To do:
Nothing in the records may be altered, and no picture may be included. Restate them in full.

•••••

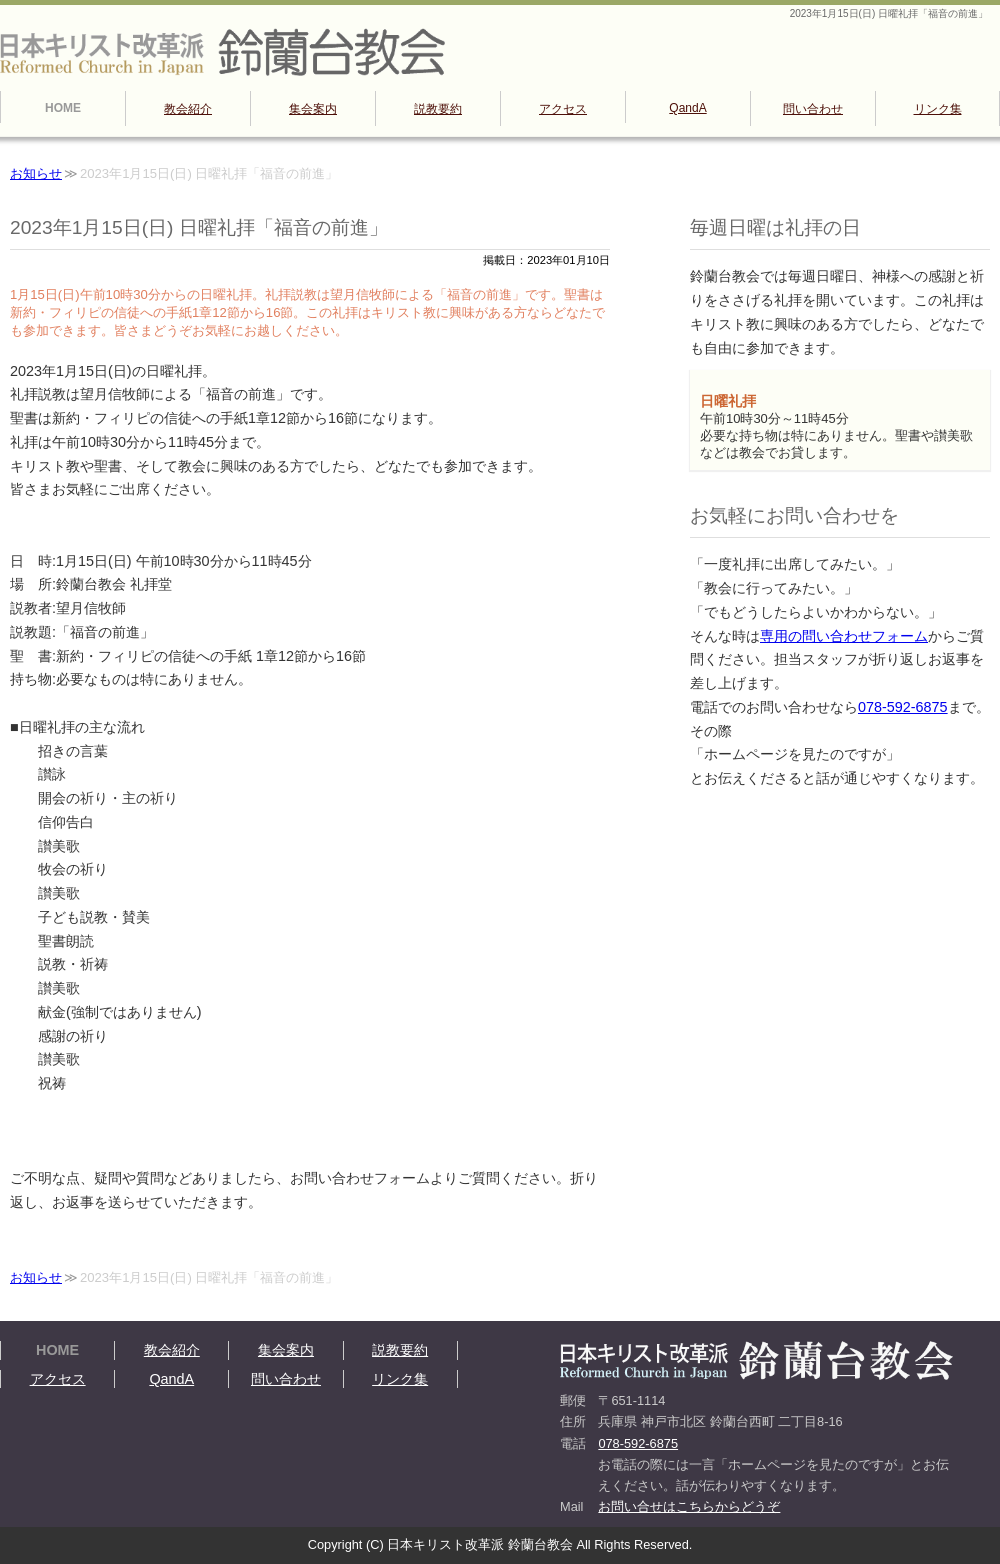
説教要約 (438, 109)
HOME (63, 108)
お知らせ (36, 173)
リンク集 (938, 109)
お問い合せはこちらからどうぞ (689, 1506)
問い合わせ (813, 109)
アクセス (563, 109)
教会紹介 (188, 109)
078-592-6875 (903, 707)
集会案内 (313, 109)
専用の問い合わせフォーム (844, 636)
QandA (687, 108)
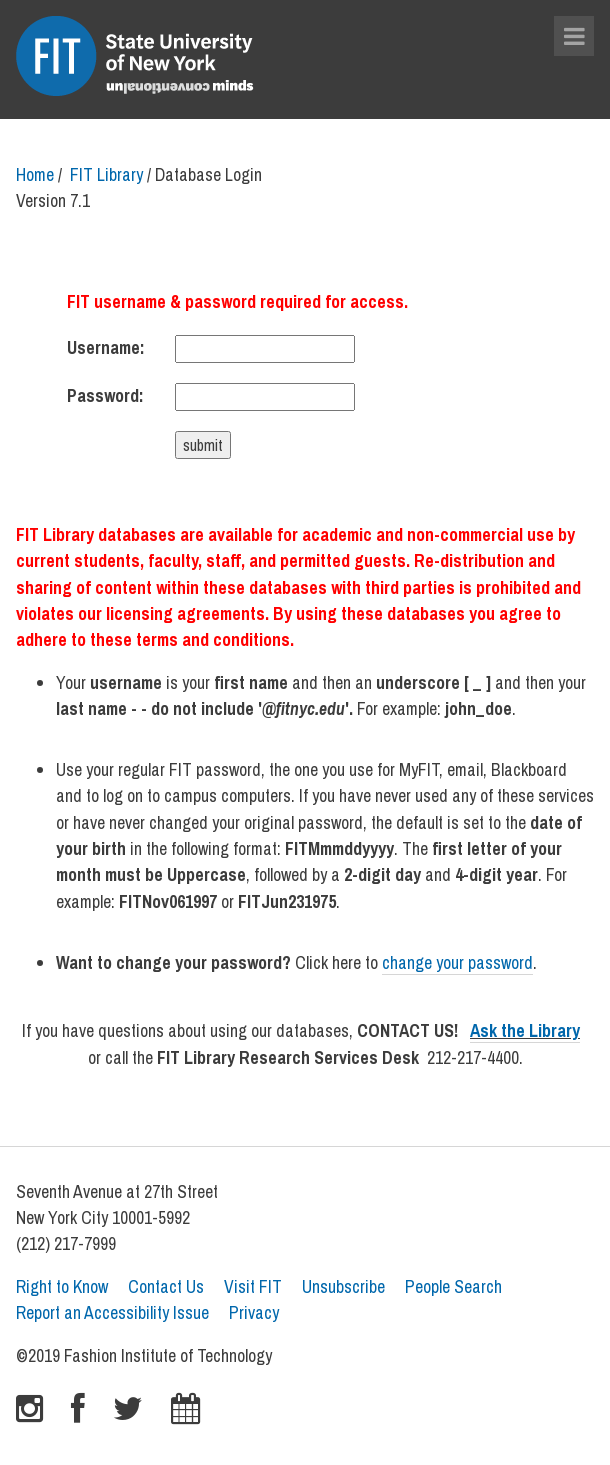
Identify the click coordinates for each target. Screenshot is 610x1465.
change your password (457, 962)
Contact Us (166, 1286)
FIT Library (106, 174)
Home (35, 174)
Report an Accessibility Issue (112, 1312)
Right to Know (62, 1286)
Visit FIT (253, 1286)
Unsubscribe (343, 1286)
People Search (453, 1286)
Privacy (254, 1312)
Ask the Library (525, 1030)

•••••

Solution to this task:
説教要約 (438, 109)
HOME (63, 108)
お知らせ (36, 173)
リンク集 (938, 109)
お問い合せはこちらからどうぞ (689, 1506)
問い合わせ (813, 109)
アクセス (563, 109)
教会紹介 (188, 109)
078-592-6875 (903, 707)
集会案内 (313, 109)
専用の問い合わせフォーム (844, 636)
QandA (687, 108)
Identify the click coordinates for each target. Screenshot is 610x1465.
change your password (457, 962)
Contact Us (166, 1286)
FIT Library (106, 174)
Home (35, 174)
Report an Accessibility Issue (112, 1312)
Right to Know (62, 1286)
Visit FIT (253, 1286)
Unsubscribe (343, 1286)
People Search (453, 1286)
Privacy (254, 1312)
Ask the Library (525, 1030)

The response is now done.